A forecast soft landing for the U.S. economy will not dent the recovery that is gathering pace in Europe, the Organization for Economic Co-operation and Development said tody.
However, the Paris-based organization cut its overall 2007 global growth forecast for its 30 mainly industrialized member countries to 2.5%, the lowest rate since 2003, from its previous prediction of 2.9%.
“Rather than a major slowdown, what the world economy may be facing is a rebalancing of growth,” OECD chief economist Jean-Philippe Cotis said in the organization’s twice-yearly outlook.
For Canada, the OECD says the economy is operating close to potential after tighter monetary conditions, terms-of-trade losses on the strong dollar and weaker exports.
“Looking forward, it is expected to benefit from some pick-up in external markets while domestic demand decelerates modestly following its recent robust expansion,” the organization’s economists say.
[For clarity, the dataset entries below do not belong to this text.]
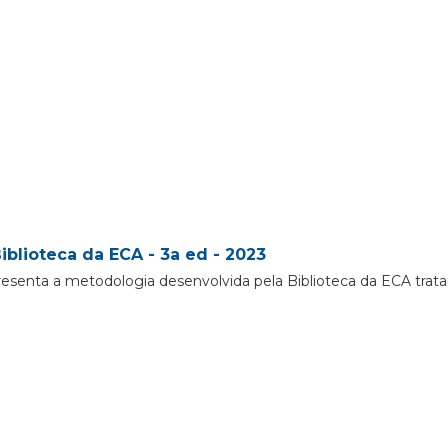
iblioteca da ECA - 3a ed - 2023
resenta a metodologia desenvolvida pela Biblioteca da ECA trat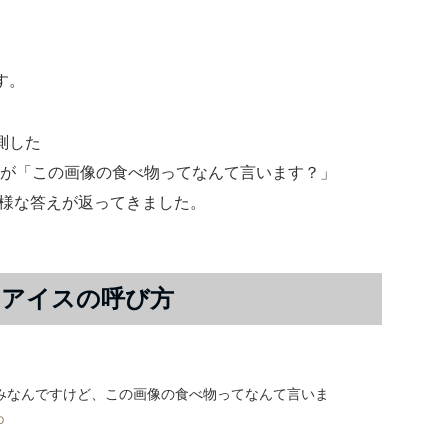
、
す。
測した
isさんが「この画像の食べ物ってなんて言います？」
種多様な答えが返ってきました。
るアイスの呼び方
みなんですけど、この画像の食べ物ってなんて言いま
p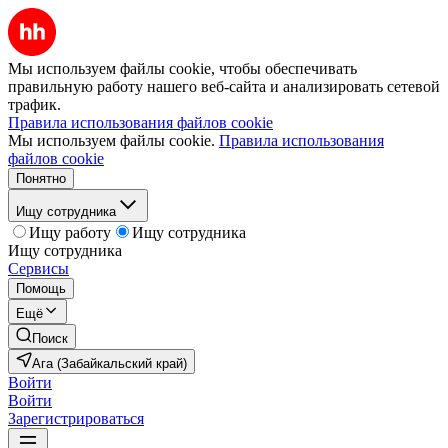
Мы используем файлы cookie, чтобы обеспечивать
правильную работу нашего веб-сайта и анализировать сетевой
трафик.
Правила использования файлов cookie
Мы используем файлы cookie.
Правила использования
файлов cookie
Понятно
Ищу сотрудника
Ищу работу
Ищу сотрудника
Ищу сотрудника
Сервисы
Помощь
Ещё
Поиск
Ага (Забайкальский край)
Войти
Войти
Зарегистрироваться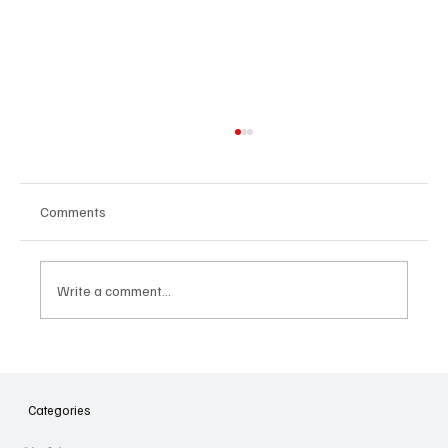
Comments
Write a comment...
Հայաստանի գիտակրթական
ոլորտը կառավարելու ուղեցույց ենք
նվիրում որոշում
Categories
կայացնողներին․ Ատոմ Մխիթարյան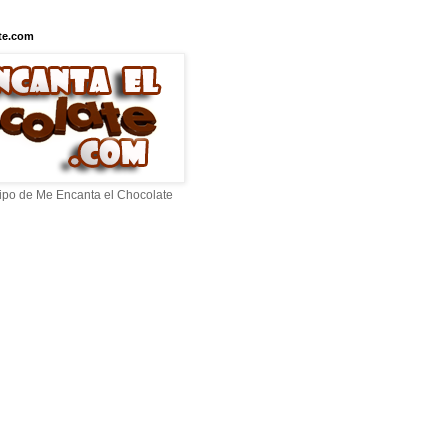
te.com
ipo de Me Encanta el Chocolate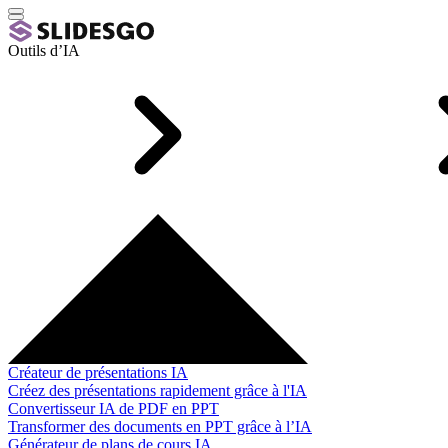
Outils d’IA
Créateur de présentations IA
Créez des présentations rapidement grâce à l'IA
Convertisseur IA de PDF en PPT
Transformer des documents en PPT grâce à l’IA
Générateur de plans de cours IA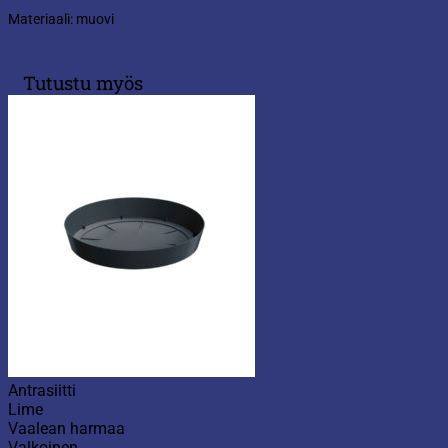
Materiaali: muovi
Tutustu myös
Antrasiitti
Lime
Vaalean harmaa
Valkoinen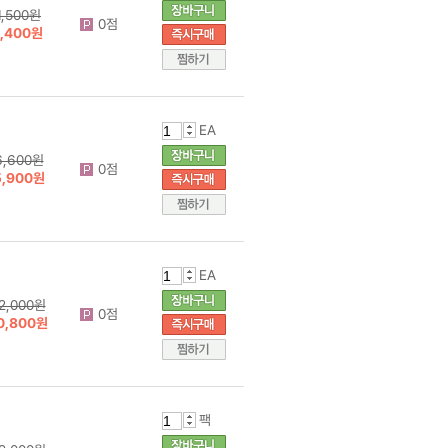
1,500원
0점
1,400원
EA
6,600원
0점
5,900원
EA
2,000원
0점
0,800원
팩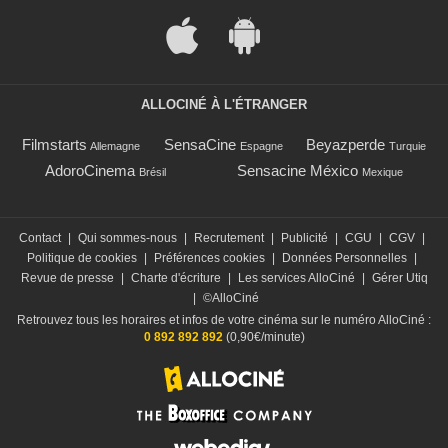
ALLOCINÉ À L'ÉTRANGER
Filmstarts
SensaCine
Beyazperde
Allemagne
Espagne
Turquie
AdoroCinema
Sensacine México
Brésil
Mexique
Contact
|
Qui sommes-nous
|
Recrutement
|
Publicité
|
CGU
|
CGV
|
Politique de cookies
|
Préférences cookies
|
Données Personnelles
|
Revue de presse
|
Charte d'écriture
|
Les services AlloCiné
|
Gérer Utiq
|
©AlloCiné
Retrouvez tous les horaires et infos de votre cinéma sur le numéro AlloCiné :
0 892 892 892
(0,90€/minute)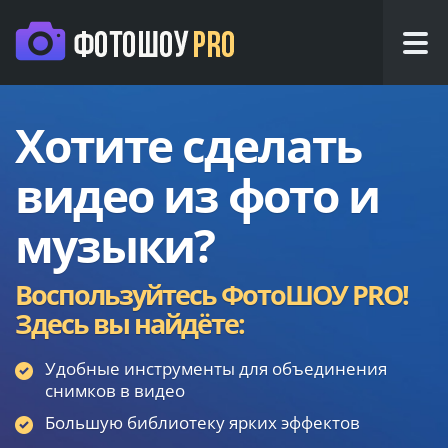
Хотите сделать
видео из фото и
музыки?
Воспользуйтесь ФотоШОУ PRO!
Здесь вы найдёте:
Удобные инструменты для объединения
снимков в видео
Большую библиотеку ярких эффектов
“Inflation pressures are likely to remain limited, as energy prices have fallen from recent peaks and wages may rise only moderately.”
The OECD said the Bank of Canada should hold the line on interest rates, while all levels of government must spend prudently “and the federal government should focus on reducing the debt burden before aging pressures accumulate.”
Globally, the OECD raised its growth forecast for the 12 countries that use the euro while cutting predictions for the United States to reflect a slowdown in the housing market.
It estimates U.S. growth of 3.3% for this year and forecasts a slowing to 2.4% next year, down from the 3.6 and 3.1% expansions it predicted six months ago.
The slowdown should remain “well contained” within the United States and Japan, where growth is seen falling to two% in 2007 from 2.8% this year.
The euro zone will post 2.6% growth this year and 2.2% in 2007, it predicted, raising previous estimates of 2.2% and 2.1%.